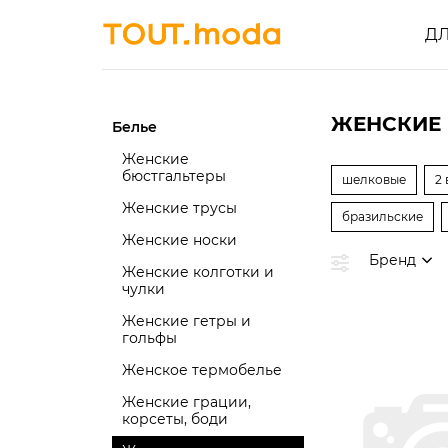
Д
ЖЕНСКИЕ
Белье
Женские
бюстгальтеры
шелковые
2 
Женские трусы
бразильские
Женские носки
Бренд
Женские колготки и
чулки
Женские гетры и
гольфы
Женское термобелье
Женские грации,
корсеты, боди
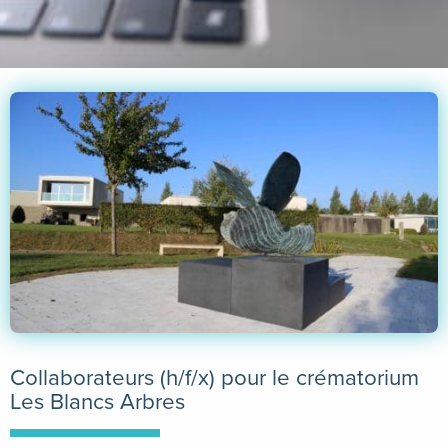
Collaborateurs (h/f/x) pour le crématorium
Les Blancs Arbres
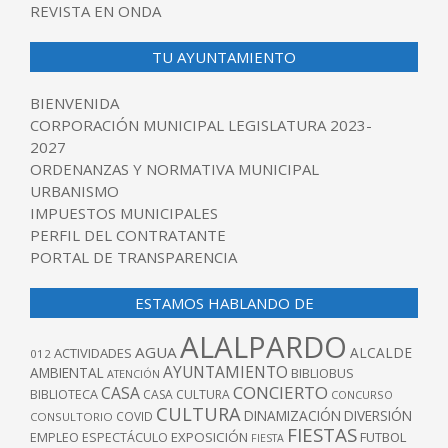
REVISTA EN ONDA
TU AYUNTAMIENTO
BIENVENIDA
CORPORACIÓN MUNICIPAL LEGISLATURA 2023-
2027
ORDENANZAS Y NORMATIVA MUNICIPAL
URBANISMO
IMPUESTOS MUNICIPALES
PERFIL DEL CONTRATANTE
PORTAL DE TRANSPARENCIA
ESTAMOS HABLANDO DE
ALALPARDO
AGUA
ALCALDE
ACTIVIDADES
012
AYUNTAMIENTO
AMBIENTAL
BIBLIOBUS
ATENCIÓN
CONCIERTO
CASA
BIBLIOTECA
CASA CULTURA
CONCURSO
CULTURA
DINAMIZACIÓN
DIVERSIÓN
COVID
CONSULTORIO
FIESTAS
EXPOSICIÓN
FUTBOL
EMPLEO
ESPECTÁCULO
FIESTA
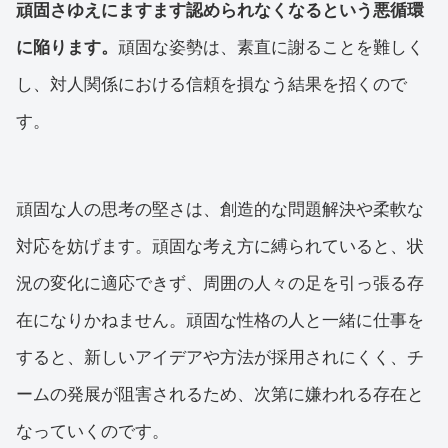
頑固さゆえにますます認められなくなるという悪循環
に陥ります。
頑固な姿勢は、素直に謝ることを難しく
し、対人関係における信頼を損なう結果を招くので
す。
頑固な人の思考の堅さは、創造的な問題解決や柔軟な
対応を妨げます。頑固な考え方に縛られていると、状
況の変化に適応できず、周囲の人々の足を引っ張る存
在になりかねません。頑固な性格の人と一緒に仕事を
すると、新しいアイデアや方法が採用されにくく、チ
ームの発展が阻害されるため、次第に嫌われる存在と
なっていくのです。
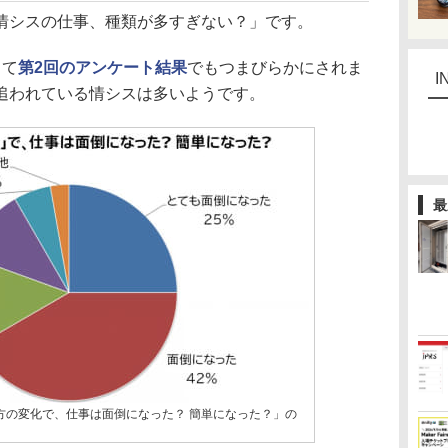
シスの仕事、種類が多すぎない？」です。
して
第2回のアンケート結果
でもつまびらかにされま
I
追われている情シスは多いようです。
最
方の変化で、仕事は面倒になった？ 簡単になった？」の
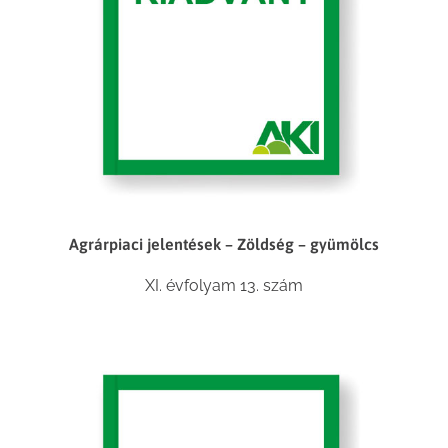
Agrárpiaci jelentések – Zöldség – gyümölcs
XI. évfolyam 13. szám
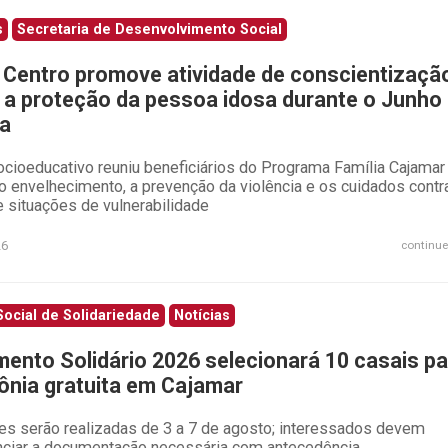
s
Secretaria de Desenvolvimento Social
Centro promove atividade de conscientizaçã
 a proteção da pessoa idosa durante o Junho
ta
ocioeducativo reuniu beneficiários do Programa Família Cajamar
 o envelhecimento, a prevenção da violência e os cuidados contr
 situações de vulnerabilidade
26
continue
ocial de Solidariedade
Notícias
ento Solidário 2026 selecionará 10 casais pa
ônia gratuita em Cajamar
ões serão realizadas de 3 a 7 de agosto; interessados devem
nciar a documentação necessária com antecedência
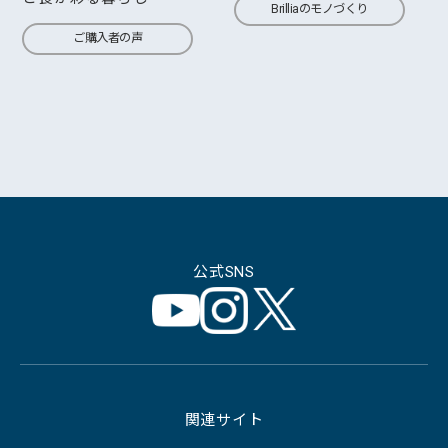
Brilliaのモノづくり
ご購入者の声
公式SNS
関連サイト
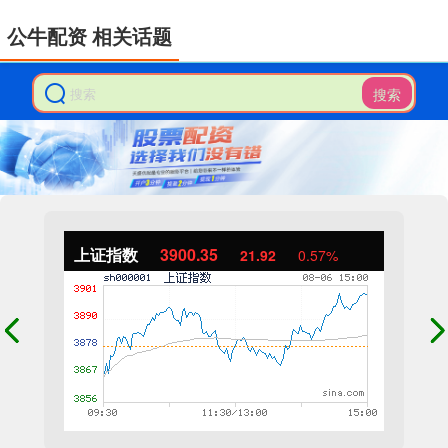
公牛配资 相关话题
搜索
上证指数
3900.35
21.92
0.57%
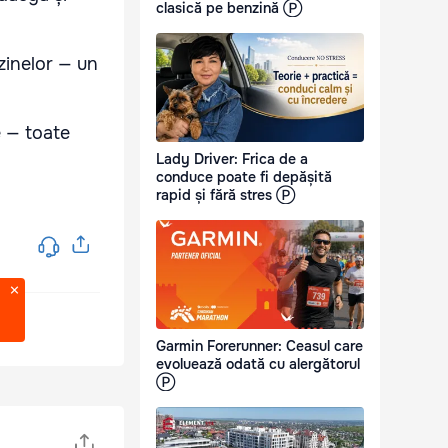
clasică pe benzină Ⓟ
azinelor — un
e — toate
Lady Driver: Frica de a
conduce poate fi depășită
rapid și fără stres Ⓟ
Garmin Forerunner: Ceasul care
evoluează odată cu alergătorul
Ⓟ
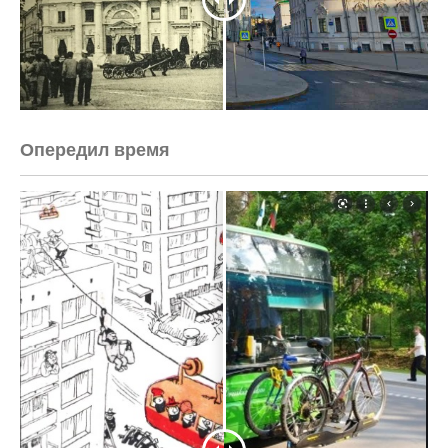
Опередил время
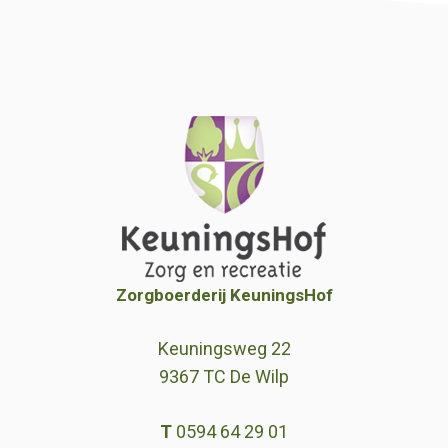
Zorgboerderij KeuningsHof
Keuningsweg 22
9367 TC De Wilp
T
0594 64 29 01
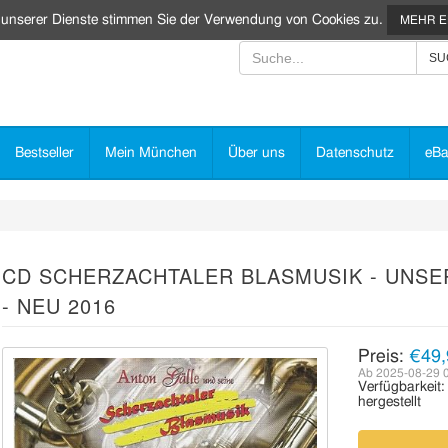
 unserer Dienste stimmen Sie der Verwendung von Cookies zu.
MEHR 
Bestseller
Mein München
Über uns
Datenschutz
eBa
CD SCHERZACHTALER BLASMUSIK - UNSER
- NEU 2016
Preis:
€49,
Ab 2025-08-29 
Verfügbarkeit
hergestellt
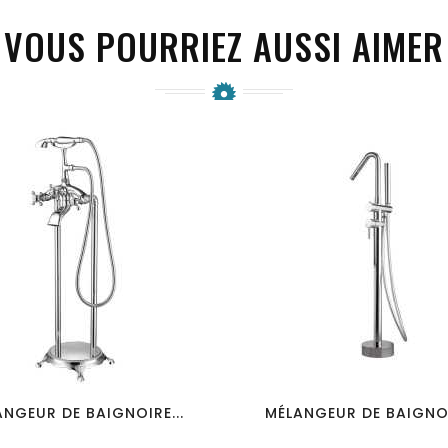
VOUS POURRIEZ AUSSI AIMER
favorite_border
visibility
favorite_border
visibility
NGEUR DE BAIGNOIRE...
MÉLANGEUR DE BAIGNOI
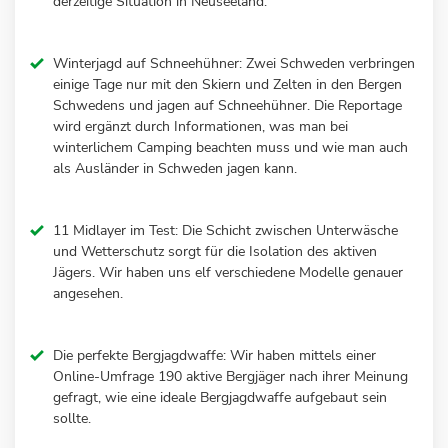
derzeitige Situation in Neuseeland.
Winterjagd auf Schneehühner: Zwei Schweden verbringen
einige Tage nur mit den Skiern und Zelten in den Bergen
Schwedens und jagen auf Schneehühner. Die Reportage
wird ergänzt durch Informationen, was man bei
winterlichem Camping beachten muss und wie man auch
als Ausländer in Schweden jagen kann.
11 Midlayer im Test: Die Schicht zwischen Unterwäsche
und Wetterschutz sorgt für die Isolation des aktiven
Jägers. Wir haben uns elf verschiedene Modelle genauer
angesehen.
Die perfekte Bergjagdwaffe: Wir haben mittels einer
Online-Umfrage 190 aktive Bergjäger nach ihrer Meinung
gefragt, wie eine ideale Bergjagdwaffe aufgebaut sein
sollte.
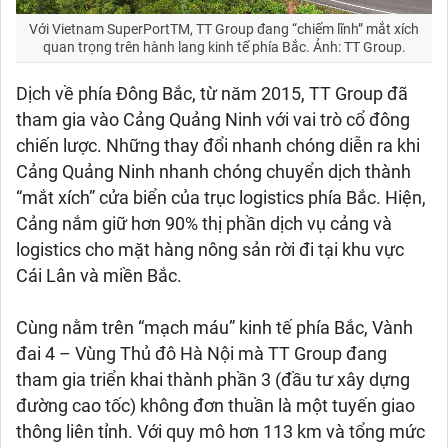
Với Vietnam SuperPortTM, TT Group đang “chiếm lĩnh” mắt xích
quan trọng trên hành lang kinh tế phía Bắc. Ảnh: TT Group.
Dịch về phía Đông Bắc, từ năm 2015, TT Group đã
tham gia vào Cảng Quảng Ninh với vai trò cổ đông
chiến lược. Những thay đổi nhanh chóng diễn ra khi
Cảng Quảng Ninh nhanh chóng chuyển dịch thành
“mắt xích” cửa biển của trục logistics phía Bắc. Hiện,
Cảng nắm giữ hơn 90% thị phần dịch vụ cảng và
logistics cho mặt hàng nông sản rời đi tại khu vực
Cái Lân và miền Bắc.
Cùng nằm trên “mạch máu” kinh tế phía Bắc, Vành
đai 4 – Vùng Thủ đô Hà Nội mà TT Group đang
tham gia triển khai thành phần 3 (đầu tư xây dựng
đường cao tốc) không đơn thuần là một tuyến giao
thông liên tỉnh. Với quy mô hơn 113 km và tổng mức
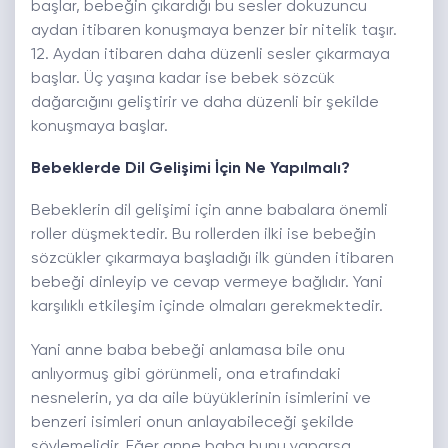
başlar, bebeğin çıkardığı bu sesler dokuzuncu
aydan itibaren konuşmaya benzer bir nitelik taşır.
12. Aydan itibaren daha düzenli sesler çıkarmaya
başlar. Üç yaşına kadar ise bebek sözcük
dağarcığını geliştirir ve daha düzenli bir şekilde
konuşmaya başlar.
Bebeklerde Dil Gelişimi İçin Ne Yapılmalı?
Bebeklerin dil gelişimi için anne babalara önemli
roller düşmektedir. Bu rollerden ilki ise bebeğin
sözcükler çıkarmaya başladığı ilk günden itibaren
bebeği dinleyip ve cevap vermeye bağlıdır. Yani
karşılıklı etkileşim içinde olmaları gerekmektedir.
Yani anne baba bebeği anlamasa bile onu
anlıyormuş gibi görünmeli, ona etrafındaki
nesnelerin, ya da aile büyüklerinin isimlerini ve
benzeri isimleri onun anlayabileceği şekilde
söylemelidir. Eğer anne baba bunu yaparsa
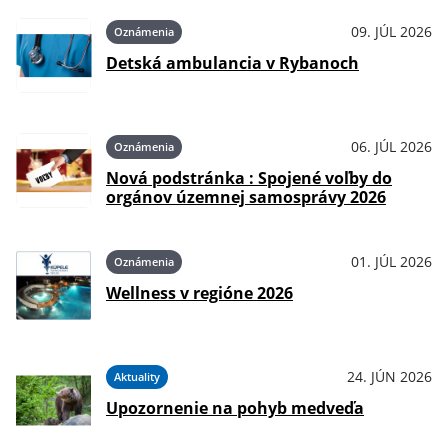
09. JÚL 2026
Oznámenia
Detská ambulancia v Rybanoch
06. JÚL 2026
Oznámenia
Nová podstránka : Spojené voľby do
orgánov územnej samosprávy 2026
01. JÚL 2026
Oznámenia
Wellness v regióne 2026
24. JÚN 2026
Aktuality
Upozornenie na pohyb medveďa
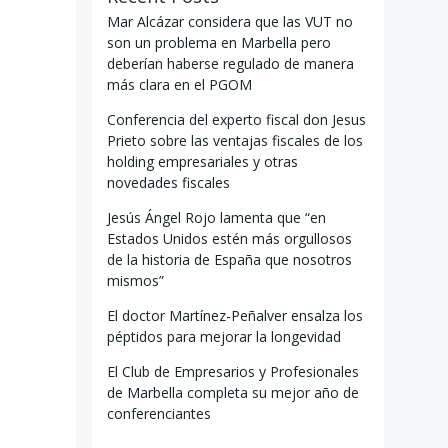
Mar Alcázar considera que las VUT no
son un problema en Marbella pero
deberían haberse regulado de manera
más clara en el PGOM
Conferencia del experto fiscal don Jesus
Prieto sobre las ventajas fiscales de los
holding empresariales y otras
novedades fiscales
Jesús Ángel Rojo lamenta que “en
Estados Unidos estén más orgullosos
de la historia de España que nosotros
mismos”
El doctor Martínez-Peñalver ensalza los
péptidos para mejorar la longevidad
El Club de Empresarios y Profesionales
de Marbella completa su mejor año de
conferenciantes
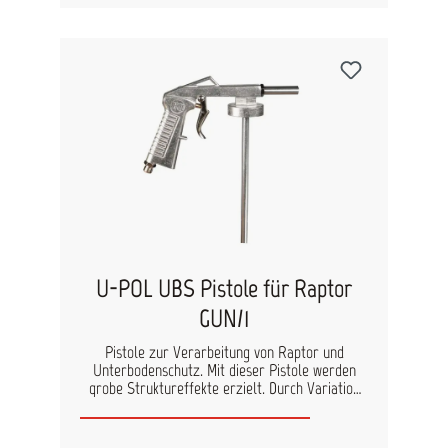
das Material schnellst möglich, um das Absinken
des Granulats zu vermeiden. Geeignet für die
Verarbeitung mit der Standard UBS-Pistole
(GUN/1). Zu beachten: Das Granulat kann nicht
mit der Professional Pistole mit verstellbarer
Düse appliziert werden. Inhalt: 200g
U-POL UBS Pistole für Raptor
GUN/1
Pistole zur Verarbeitung von Raptor und
Unterbodenschutz. Mit dieser Pistole werden
grobe Struktureffekte erzielt. Durch Variation
des Spritzdrucks und der Handbewegung beim
Lackieren lassen sich unterschiedliche
Oberflächeneffekte erzeugen. Zur Verarbeitung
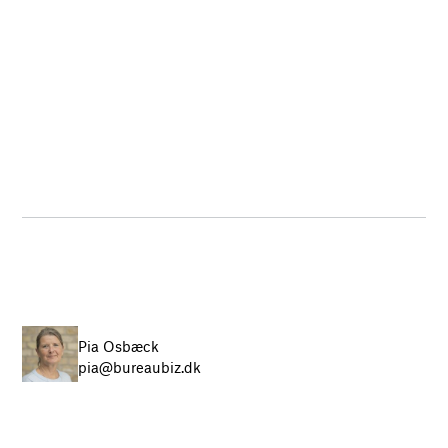
Pia Osbæck
pia@bureaubiz.dk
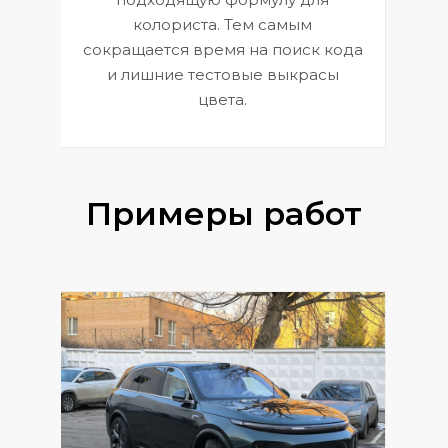
 и
В
колориста. Тем самым
сокращается время на поиск кода
и лишние тестовые выкрасы
цвета.
Примеры работ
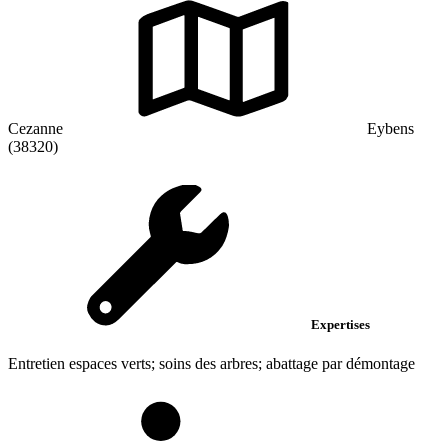
Cezanne
Eybens
(38320)
Expertises
Entretien espaces verts; soins des arbres; abattage par démontage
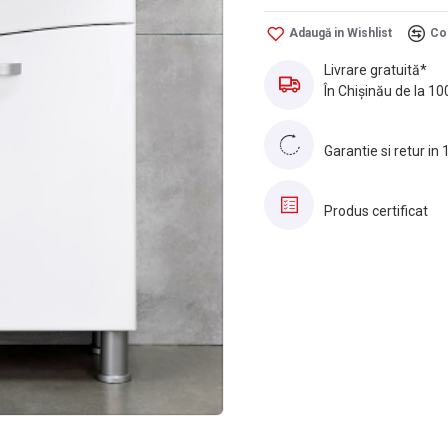
Adaugă in Wishlist
Co
Livrare gratuită*
În Chișinău de la 10
Garantie si retur in 
Produs certificat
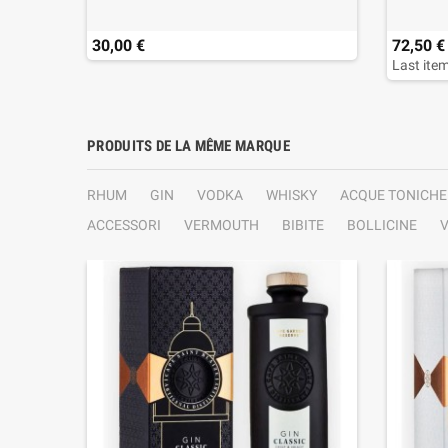
30,00 €
72,50 €
Last item
PRODUITS DE LA MÊME MARQUE
RHUM
GIN
VODKA
WHISKY
ACQUE TONICHE
ACCESSORI
VERMOUTH
BIBITE
BOLLICINE
V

How to complete this task | Would you please return all lines from the listing above that contain "đang"?

Finished exercise |
Với Vietnam SuperPortTM, TT Group đang “chiếm lĩnh” mắt xích
đai 4 – Vùng Thủ đô Hà Nội mà TT Group đang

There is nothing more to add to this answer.